Somente em 2025, 74 filhos perderam a mãe após 58 casos de feminicídio no Estado. Recente decreto prevê que dependentes de até 18 anos ganhem pensão, o que antes só era possível via ação judicial

Duas famílias do Estado têm em comum a dor do luto, as dificuldades financeiras e uma luta judicial por dignidade. Elas batalham para que os filhos que perderam as mães em decorrência de feminicídios tenham o direito a receber pensão. O primeiro caso é de Encruzilhada do Sul, no Vale do Rio Pardo, e aconteceu em agosto de 2020. A vítima tinha 39 anos, e o crime deixou quatro órfãos. A sentença já foi proferida e o valor, concedido, mas somente a um dos filhos.

— Foi difícil crescer sem ela, ver meus irmãos sofrendo e sem mãe. Hoje eu virei mãe, e ela nem pode conhecer a neta. Ela era leve, feliz e não acreditava quando ele (o companheiro) dizia: "Tu vai dormir e não vai acordar". A gente tinha medo, mas ela dizia que era só brincadeira dele — conta uma das filhas, que hoje tem 19 anos.

Já o segundo caso é de Cruz Alta, no Noroeste, e aconteceu em 2015. Embora com recente decisão favorável ao benefício, a matéria não transitou em julgado, isto é, ainda cabe recurso (veja, abaixo, mais detalhes dos dois casos).

Um decreto do governo federal publicado no dia 30 de setembro permite abreviar esse caminho, até então viabilizado somente pelo intermédio do Judiciário. Com a Lei 14.717/2023 regulamentada, órfãos menores de 18 anos terão direito a um salário mínimo mensal. O Instituto Nacional do Seguro Social (INSS) será responsável por receber, processar e decidir sobre a concessão da pensão.

Dados do Mapa dos Feminicídios da Polícia Civil, desenvolvido pela Divisão de Proteção e Atendimento à Mulher (Dipam), ajudam a entender o cenário de violência e desamparo:

  • Somente neste ano, 58 mulheres foram assassinadas no Rio Grande do Sul
  • Até o fim de setembro, os feminicídios deixaram 74 órfãos, sendo 42 crianças ou adolescentes
  • Isso significa que, a cada quatro dias, em média, "nasce" um órfão da violência contra a mulher no Estado

O mesmo levantamento aponta que, nos últimos cinco anos, de janeiro de 2021 até outubro de 2025, foram 421 mulheres mortas 660 órfãos no Estado.
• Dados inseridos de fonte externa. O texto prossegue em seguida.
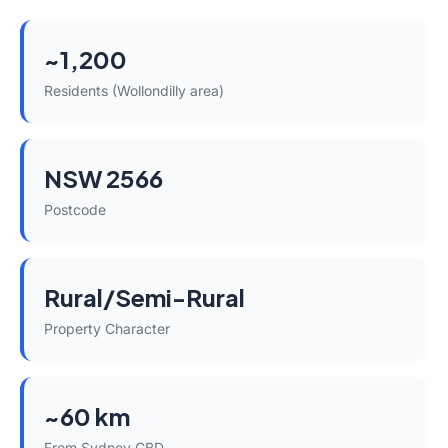
~1,200
Residents (Wollondilly area)
NSW 2566
Postcode
Rural/Semi-Rural
Property Character
~60 km
From Sydney CBD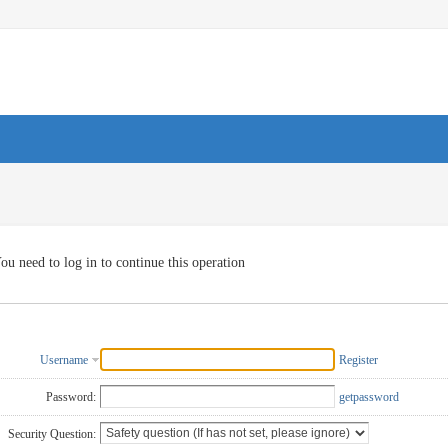
ou need to log in to continue this operation
Username
Register
Password:
getpassword
Security Question: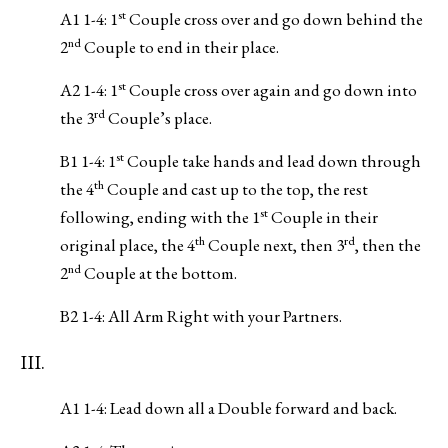
st
A1 1-4: 1
Couple cross over and go down behind the
nd
2
Couple to end in their place.
st
A2 1-4: 1
Couple cross over again and go down into
rd
the 3
Couple’s place.
st
B1 1-4: 1
Couple take hands and lead down through
th
the 4
Couple and cast up to the top, the rest
st
following, ending with the 1
Couple in their
th
rd
original place, the 4
Couple next, then 3
, then the
nd
2
Couple at the bottom.
B2 1-4: All Arm Right with your Partners.
III.
A1 1-4: Lead down all a Double forward and back.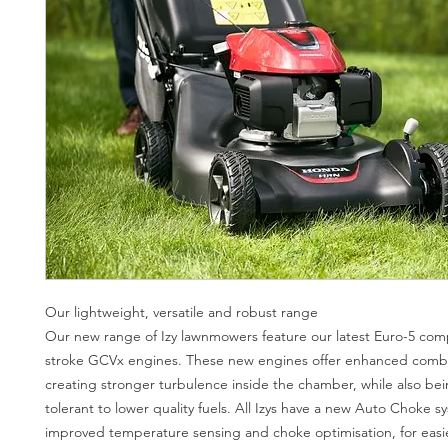
Our lightweight, versatile and robust range
Our new range of Izy lawnmowers feature our latest Euro-5 compl
stroke GCVx engines. These new engines offer enhanced comb
creating stronger turbulence inside the chamber, while also be
tolerant to lower quality fuels. All Izys have a new Auto Choke s
improved temperature sensing and choke optimisation, for easie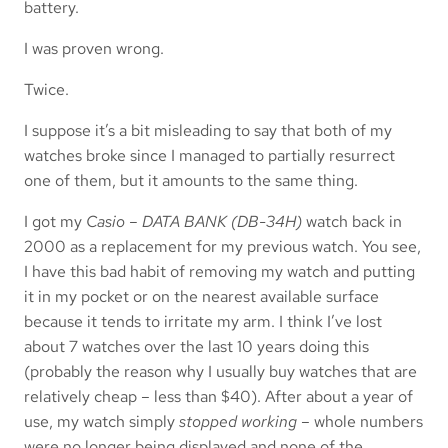
battery.
I was proven wrong.
Twice.
I suppose it’s a bit misleading to say that both of my
watches broke since I managed to partially resurrect
one of them, but it amounts to the same thing.
I got my
Casio – DATA BANK (DB-34H)
watch back in
2000 as a replacement for my previous watch. You see,
I have this bad habit of removing my watch and putting
it in my pocket or on the nearest available surface
because it tends to irritate my arm. I think I’ve lost
about 7 watches over the last 10 years doing this
(probably the reason why I usually buy watches that are
relatively cheap – less than $40). After about a year of
use, my watch simply
stopped working
– whole numbers
were no longer being displayed and none of the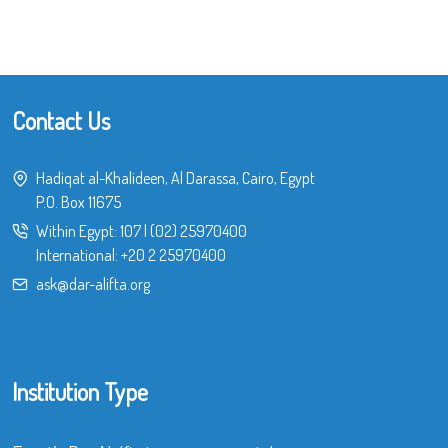
Contact Us
Hadiqat al-Khalideen, Al Darassa, Cairo, Egypt
P.O. Box 11675
Within Egypt:
107
|
(02) 25970400
International:
+20 2 25970400
ask@dar-alifta.org
Institution Type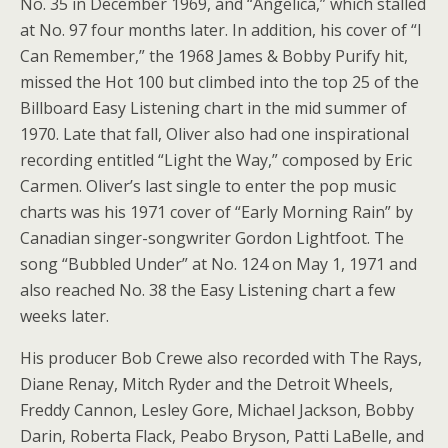
No. 35 in December 1969, and “Angelica,” which stalled
at No. 97 four months later. In addition, his cover of “I
Can Remember,” the 1968 James & Bobby Purify hit,
missed the Hot 100 but climbed into the top 25 of the
Billboard Easy Listening chart in the mid summer of
1970. Late that fall, Oliver also had one inspirational
recording entitled “Light the Way,” composed by Eric
Carmen. Oliver’s last single to enter the pop music
charts was his 1971 cover of “Early Morning Rain” by
Canadian singer-songwriter Gordon Lightfoot. The
song “Bubbled Under” at No. 124 on May 1, 1971 and
also reached No. 38 the Easy Listening chart a few
weeks later.
His producer Bob Crewe also recorded with The Rays,
Diane Renay, Mitch Ryder and the Detroit Wheels,
Freddy Cannon, Lesley Gore, Michael Jackson, Bobby
Darin, Roberta Flack, Peabo Bryson, Patti LaBelle, and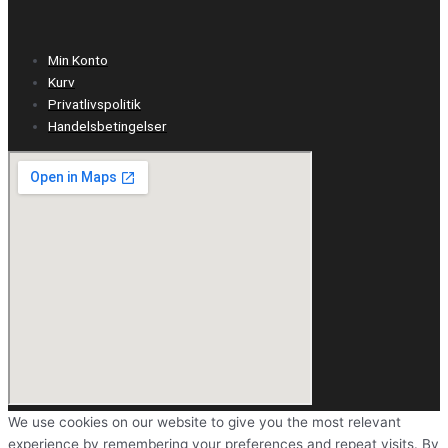
Min Konto
Kurv
Privatlivspolitik
Handelsbetingelser
We use cookies on our website to give you the most relevant
experience by remembering your preferences and repeat visits. By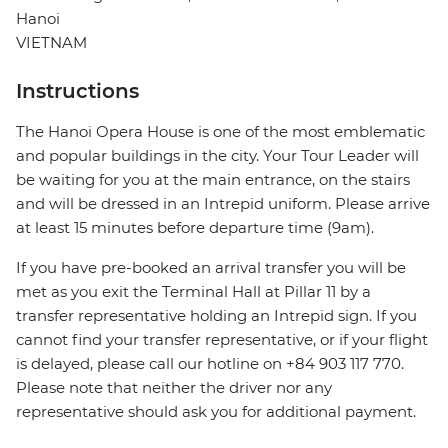
Hanoi
VIETNAM
Instructions
The Hanoi Opera House is one of the most emblematic
and popular buildings in the city. Your Tour Leader will
be waiting for you at the main entrance, on the stairs
and will be dressed in an Intrepid uniform. Please arrive
at least 15 minutes before departure time (9am).
If you have pre-booked an arrival transfer you will be
met as you exit the Terminal Hall at Pillar 11 by a
transfer representative holding an Intrepid sign. If you
cannot find your transfer representative, or if your flight
is delayed, please call our hotline on +84 903 117 770.
Please note that neither the driver nor any
representative should ask you for additional payment.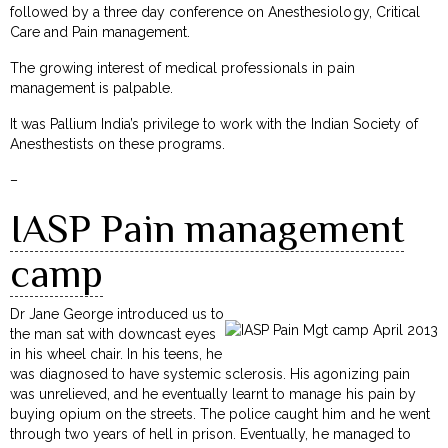
followed by a three day conference on Anesthesiology, Critical
Care and Pain management.
The growing interest of medical professionals in pain
management is palpable.
It was Pallium India’s privilege to work with the Indian Society of
Anesthestists on these programs.
–
IASP Pain management
camp
Dr Jane George introduced us to
the man sat with downcast eyes
in his wheel chair. In his teens, he
was diagnosed to have systemic sclerosis. His agonizing pain
was unrelieved, and he eventually learnt to manage his pain by
buying opium on the streets. The police caught him and he went
through two years of hell in prison. Eventually, he managed to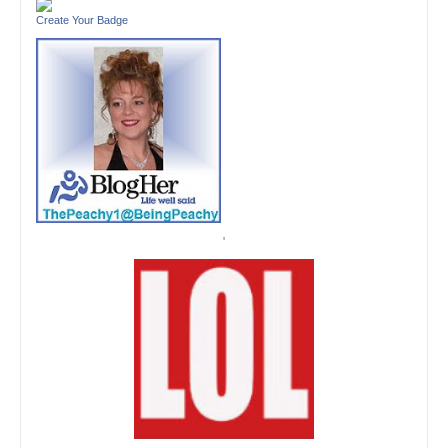
Create Your Badge
'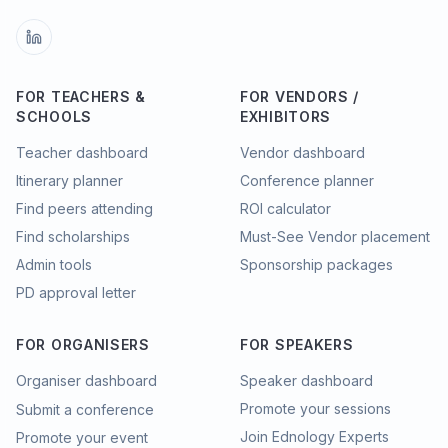
FOR TEACHERS &
FOR VENDORS /
SCHOOLS
EXHIBITORS
Teacher dashboard
Vendor dashboard
Itinerary planner
Conference planner
Find peers attending
ROI calculator
Find scholarships
Must-See Vendor placement
Admin tools
Sponsorship packages
PD approval letter
FOR ORGANISERS
FOR SPEAKERS
Organiser dashboard
Speaker dashboard
Promote your sessions
Submit a conference
Join Ednology Experts
Promote your event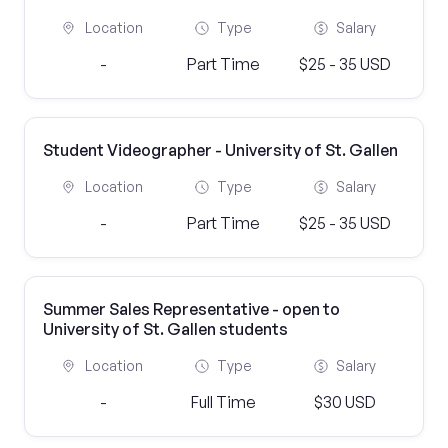
Location
Type
Salary
-
Part Time
$25 - 35 USD
Student Videographer - University of St. Gallen
Location
Type
Salary
-
Part Time
$25 - 35 USD
Summer Sales Representative - open to
University of St. Gallen students
Location
Type
Salary
-
Full Time
$30 USD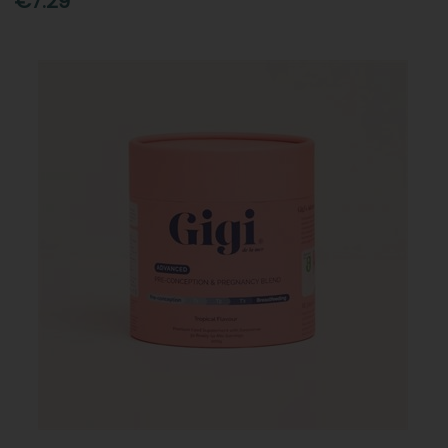
€7.29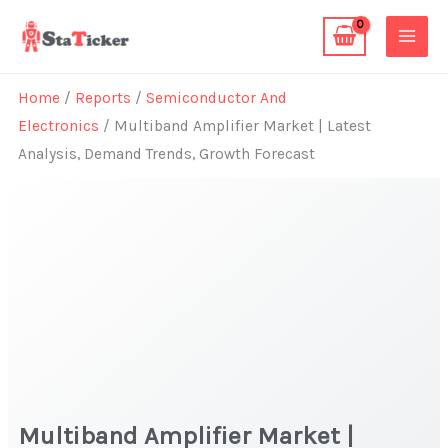
Skip
to
content
Home
/
Reports
/
Semiconductor And
Electronics
/ Multiband Amplifier Market | Latest
Analysis, Demand Trends, Growth Forecast
Multiband Amplifier Market |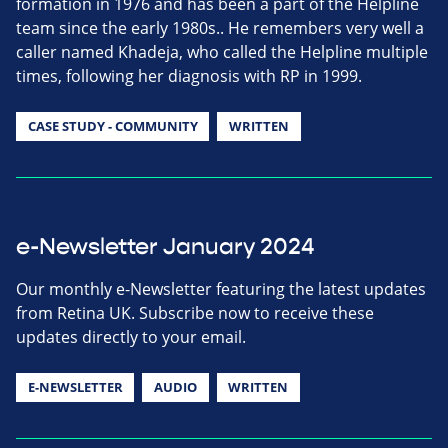
formation in 1976 and has been a part of the Helpline
team since the early 1980s.. He remembers very well a
caller named Khadeja, who called the Helpline multiple
times, following her diagnosis with RP in 1999.
CASE STUDY - COMMUNITY
WRITTEN
e-Newsletter January 2024
Our monthly e-Newsletter featuring the latest updates
from Retina UK. Subscribe now to receive these
updates directly to your email.
E-NEWSLETTER
AUDIO
WRITTEN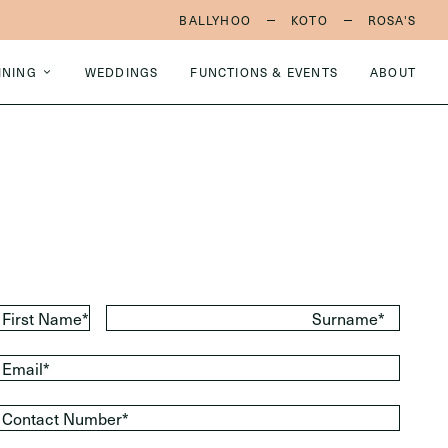
BALLYHOO
KOTO
ROSA'S
INING
WEDDINGS
FUNCTIONS & EVENTS
ABOUT
First Name*
Surname*
Email*
Contact Number*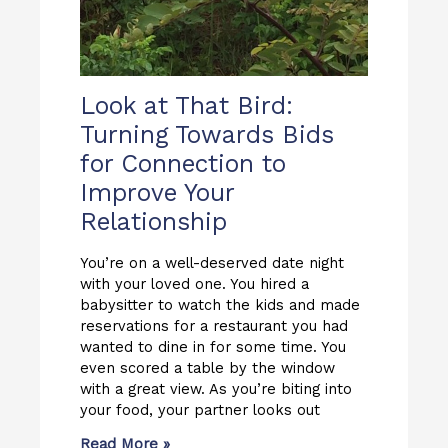
Look at That Bird:
Turning Towards Bids
for Connection to
Improve Your
Relationship
You’re on a well-deserved date night
with your loved one. You hired a
babysitter to watch the kids and made
reservations for a restaurant you had
wanted to dine in for some time. You
even scored a table by the window
with a great view. As you’re biting into
your food, your partner looks out
Read More »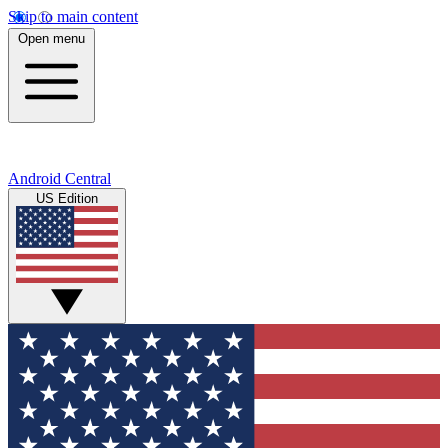
Skip to main content
Open menu
Android Central
US Edition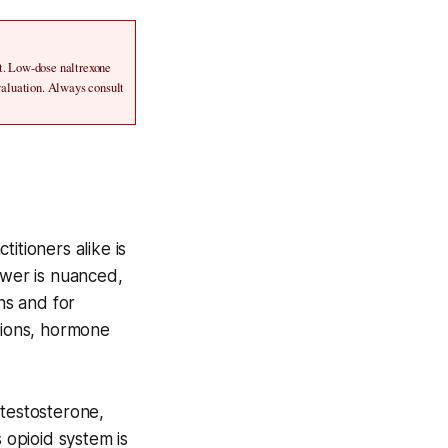
t. Low-dose naltrexone 
aluation. Always consult 
itioners alike is
wer is nuanced,
ns and for
tions, hormone
 testosterone,
opioid system is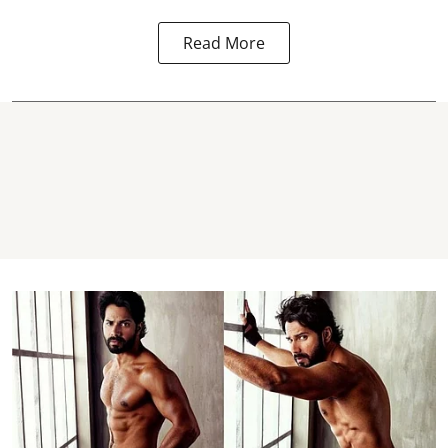
Read More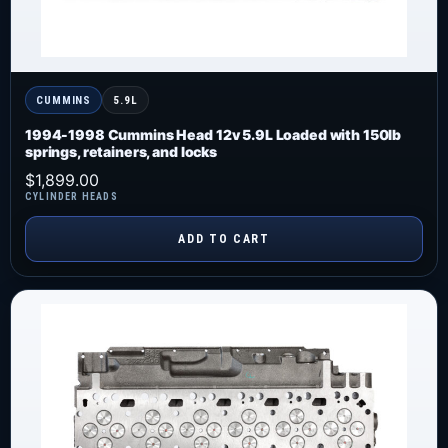
CUMMINS
5.9L
1994-1998 Cummins Head 12v 5.9L Loaded with 150lb
springs, retainers, and locks
$
1,899.00
CYLINDER HEADS
ADD TO CART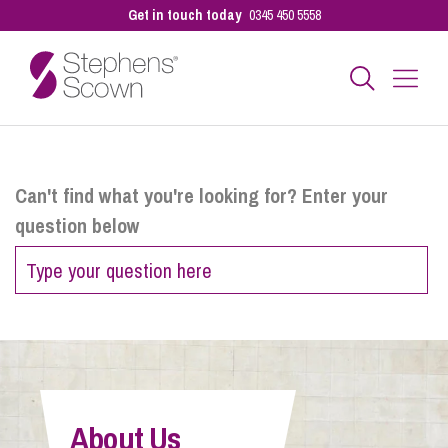
Get in touch today
0345 450 5558
Business
Can't find what you're looking for? Enter your
question below
Personal
Sectors
Our People
About Us
Pay a Bill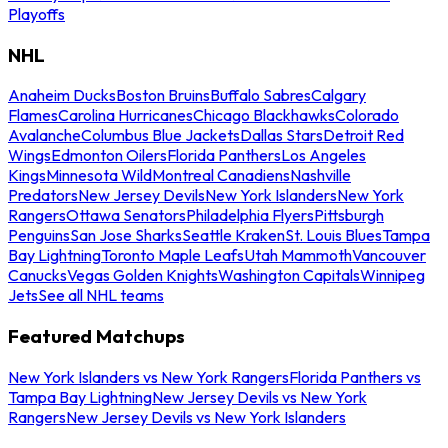
Playoffs
NHL
Anaheim Ducks
Boston Bruins
Buffalo Sabres
Calgary
Flames
Carolina Hurricanes
Chicago Blackhawks
Colorado
Avalanche
Columbus Blue Jackets
Dallas Stars
Detroit Red
Wings
Edmonton Oilers
Florida Panthers
Los Angeles
Kings
Minnesota Wild
Montreal Canadiens
Nashville
Predators
New Jersey Devils
New York Islanders
New York
Rangers
Ottawa Senators
Philadelphia Flyers
Pittsburgh
Penguins
San Jose Sharks
Seattle Kraken
St. Louis Blues
Tampa
Bay Lightning
Toronto Maple Leafs
Utah Mammoth
Vancouver
Canucks
Vegas Golden Knights
Washington Capitals
Winnipeg
Jets
See all NHL teams
Featured Matchups
New York Islanders vs New York Rangers
Florida Panthers vs
Tampa Bay Lightning
New Jersey Devils vs New York
Rangers
New Jersey Devils vs New York Islanders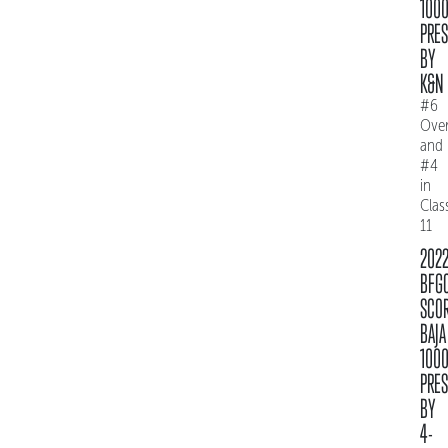
100
PRE
BY
K&N
#6
Over
and
#4
in
Clas
11
202
BFG
SCO
BAJA
100
PRE
BY
4-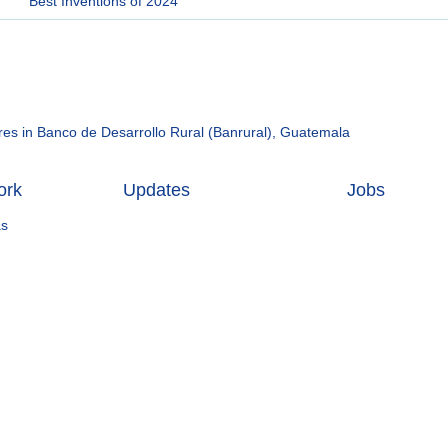
Best Inventions of 2024
hares in Banco de Desarrollo Rural (Banrural), Guatemala
ork
Updates
Jobs
as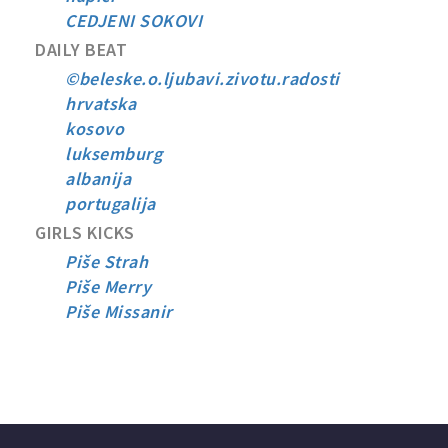
CEDJENI SOKOVI
DAILY BEAT
©beleske.o.ljubavi.zivotu.radosti
hrvatska
kosovo
luksemburg
albanija
portugalija
GIRLS KICKS
Piše Strah
Piše Merry
Piše Missanir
Titular da Dipam, a delegada Tatiana Bastos afirma que o recente decreto é uma necessidade urgente. Ela explica que o sustento de crianças e adolescentes surge como imprevisto e, na maioria das situações, os gastos pessoais e domésticos ficam sob a responsabilidade da família extensa: tios ou avós, em geral.

— A pensão aos filhos das vítimas é um pleito antigo dos vários movimentos de defesa às mulheres. Cada mulher que morre deixa de um a três filhos, e a gente vê esse número aumentar. Percebemos a importância de dar assistência porque muitas crianças também perdem o pai. Em muitos casos, o agressor da mãe, seja o pai ou o padrasto, se suicida ou é preso. Viabilizar a manutenção sócio-econômica dessas famílias é o mínimo que o Estado pode oferecer — diz Tatiana.

O mês de setembro sinalizou uma redução no índice de feminicídios no Estado, uma queda de 57% em relação ao mesmo período do ano passado. No último mês, três mulheres foram assassinadas, enquanto, em setembro de 2024, o número chegou a sete vítimas.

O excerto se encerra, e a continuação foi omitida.